[Opening EXERCISE MATERIALS section]

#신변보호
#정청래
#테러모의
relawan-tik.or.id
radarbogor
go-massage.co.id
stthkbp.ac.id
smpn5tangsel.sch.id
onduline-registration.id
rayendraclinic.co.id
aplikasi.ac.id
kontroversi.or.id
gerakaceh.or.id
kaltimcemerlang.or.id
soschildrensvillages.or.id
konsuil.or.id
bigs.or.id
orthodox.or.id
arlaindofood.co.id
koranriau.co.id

[Closing EXERCISE MATERIALS section]

= WHAT THE EXERCISE ASKS =
Each line, beginning at the one that contains "stthkbp.ac.id" and continuing through the end of the records, must be written out exactly, first and last included.

= YOUR SOLUTION =
stthkbp.ac.id
smpn5tangsel.sch.id
onduline-registration.id
rayendraclinic.co.id
aplikasi.ac.id
kontroversi.or.id
gerakaceh.or.id
kaltimcemerlang.or.id
soschildrensvillages.or.id
konsuil.or.id
bigs.or.id
orthodox.or.id
arlaindofood.co.id
koranriau.co.id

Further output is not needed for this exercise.